Content starts

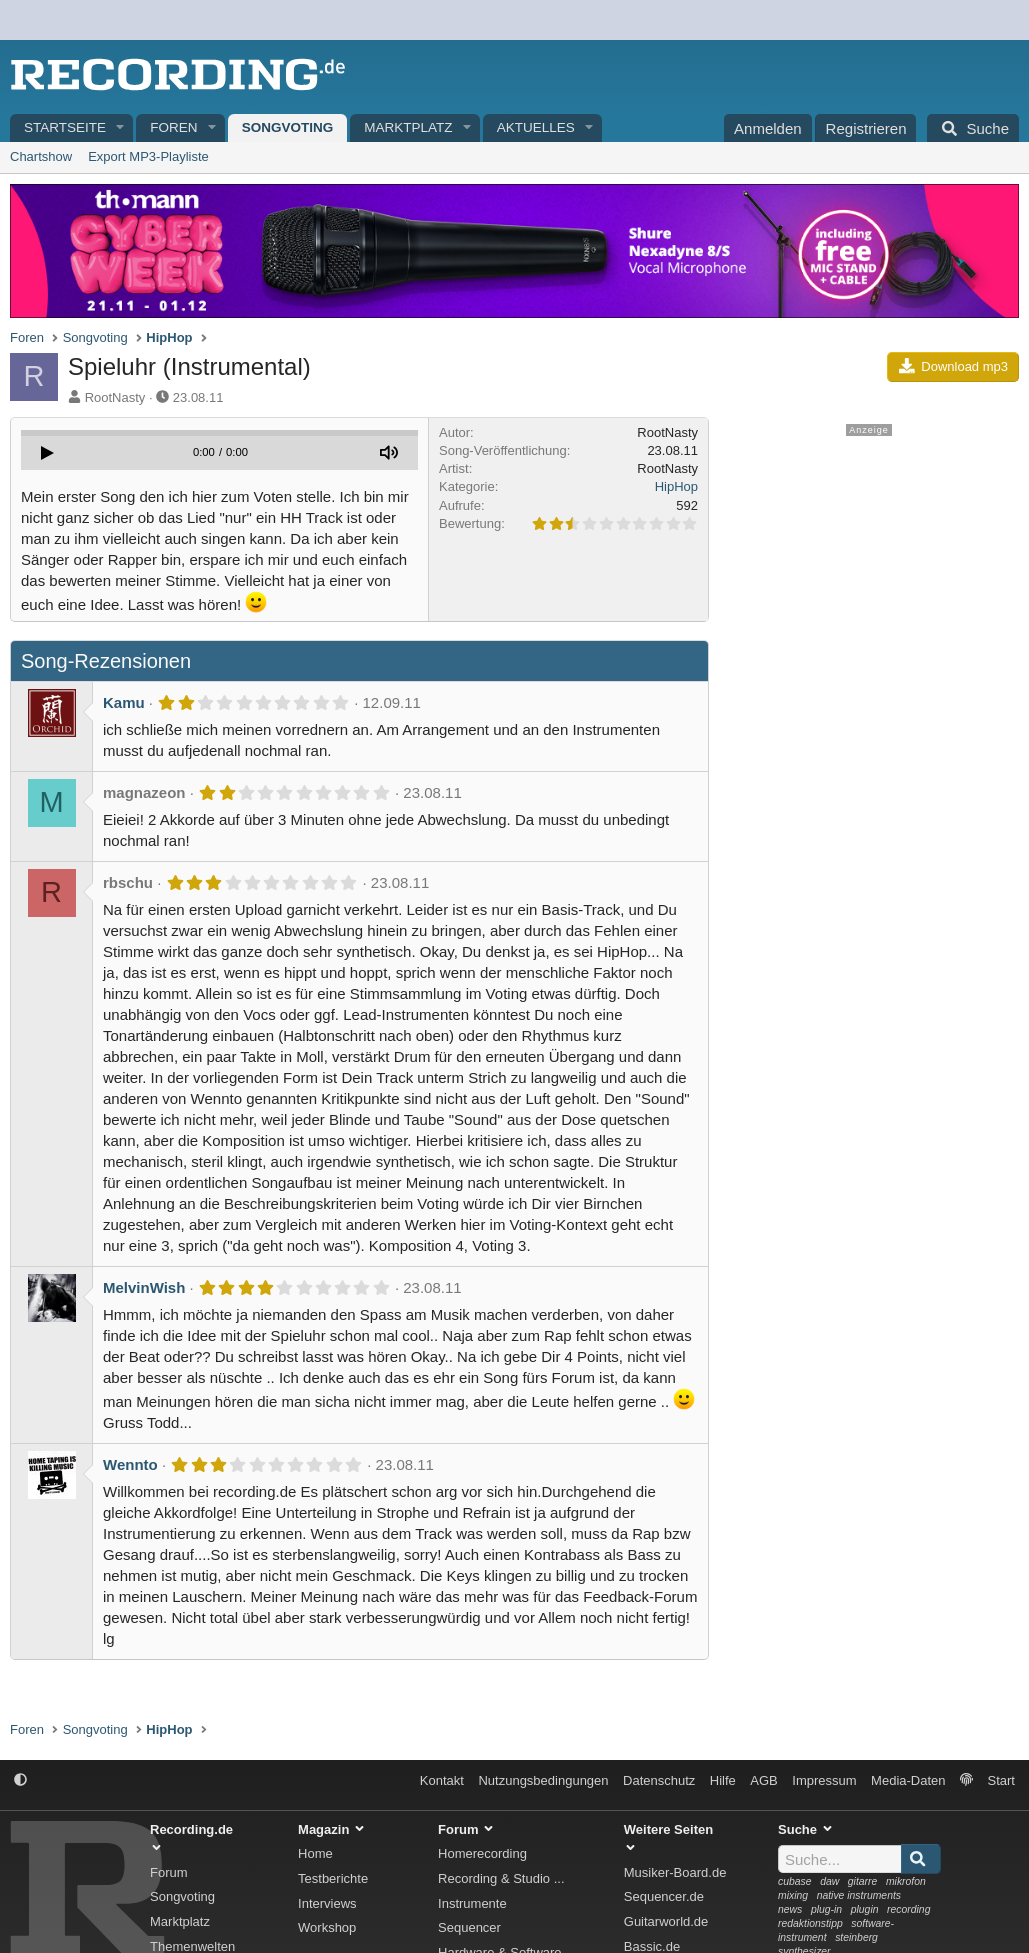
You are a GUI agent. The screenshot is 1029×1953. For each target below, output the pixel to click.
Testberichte (333, 1878)
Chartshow (41, 156)
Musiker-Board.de (675, 1872)
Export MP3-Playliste (148, 156)
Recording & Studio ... (501, 1878)
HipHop (676, 486)
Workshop (327, 1927)
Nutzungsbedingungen (543, 1780)
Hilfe (723, 1780)
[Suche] (973, 128)
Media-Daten (908, 1780)
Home (315, 1853)
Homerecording (482, 1853)
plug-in (826, 1909)
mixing (793, 1895)
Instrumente (472, 1903)
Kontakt (442, 1780)
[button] (121, 128)
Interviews (327, 1903)
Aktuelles (536, 127)
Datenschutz (659, 1780)
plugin (865, 1909)
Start (1001, 1780)
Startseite (65, 127)
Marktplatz (408, 127)
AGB (763, 1780)
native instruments (859, 1895)
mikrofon (906, 1881)
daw (829, 1881)
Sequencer (469, 1927)
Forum (169, 1872)
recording (908, 1909)
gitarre (862, 1881)
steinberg (856, 1937)
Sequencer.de (664, 1896)
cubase (795, 1881)
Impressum (824, 1780)
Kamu (124, 702)
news (790, 1909)
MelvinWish (144, 1287)
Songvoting (288, 127)
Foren (173, 127)
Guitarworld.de (666, 1921)
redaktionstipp (810, 1923)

Content ends

Could you reproduce the records above exactly, leaving out the pictures?

You are a GUI agent. The screenshot is 1029×1953. For each target below, output the pixel to click.
Testberichte (333, 1878)
Chartshow (41, 156)
Musiker-Board.de (675, 1872)
Export MP3-Playliste (148, 156)
Recording & Studio ... (501, 1878)
HipHop (676, 486)
Workshop (327, 1927)
Nutzungsbedingungen (543, 1780)
Hilfe (723, 1780)
[Suche] (973, 128)
Media-Daten (908, 1780)
Home (315, 1853)
Homerecording (482, 1853)
plug-in (826, 1909)
mixing (793, 1895)
Instrumente (472, 1903)
Kontakt (442, 1780)
[button] (121, 128)
Interviews (327, 1903)
Aktuelles (536, 127)
Datenschutz (659, 1780)
plugin (865, 1909)
Start (1001, 1780)
Startseite (65, 127)
Marktplatz (408, 127)
AGB (763, 1780)
native instruments (859, 1895)
mikrofon (906, 1881)
daw (829, 1881)
Sequencer (469, 1927)
Forum (169, 1872)
recording (908, 1909)
gitarre (862, 1881)
steinberg (856, 1937)
Sequencer.de (664, 1896)
cubase (795, 1881)
Impressum (824, 1780)
Kamu (124, 702)
news (790, 1909)
MelvinWish (144, 1287)
Songvoting (288, 127)
Foren (173, 127)
Guitarworld.de (666, 1921)
redaktionstipp (810, 1923)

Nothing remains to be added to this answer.